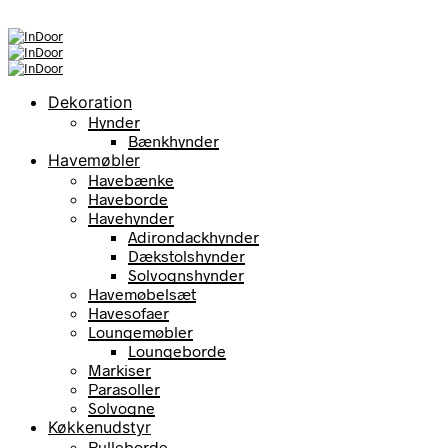
Dekoration
Hynder
Bænkhynder
Havemøbler
Havebænke
Haveborde
Havehynder
Adirondackhynder
Dækstolshynder
Solvognshynder
Havemøbelsæt
Havesofaer
Loungemøbler
Loungeborde
Markiser
Parasoller
Solvogne
Køkkenudstyr
Rulleborde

# What you will do:
Leaving the pictures out, write out every entry exactly.

# Solution:
Dekoration
Hynder
Bænkhynder
Havemøbler
Havebænke
Haveborde
Havehynder
Adirondackhynder
Dækstolshynder
Solvognshynder
Havemøbelsæt
Havesofaer
Loungemøbler
Loungeborde
Markiser
Parasoller
Solvogne
Køkkenudstyr
Rulleborde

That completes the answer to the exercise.